DATASET ENTRIES section start

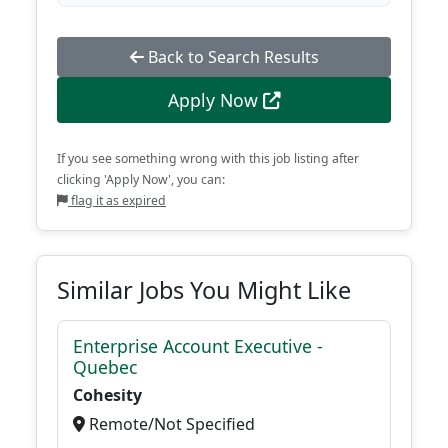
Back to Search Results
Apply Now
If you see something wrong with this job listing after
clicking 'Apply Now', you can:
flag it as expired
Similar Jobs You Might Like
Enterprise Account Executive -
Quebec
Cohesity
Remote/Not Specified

DATASET ENTRIES section end

→ **YOUR TASK**
What are the lines from the one containing "If you see something" to the end of the material above? Return them exactly, and only them.

→ **FINISHED TASK**
If you see something wrong with this job listing after
clicking 'Apply Now', you can:
flag it as expired
Similar Jobs You Might Like
Enterprise Account Executive -
Quebec
Cohesity
Remote/Not Specified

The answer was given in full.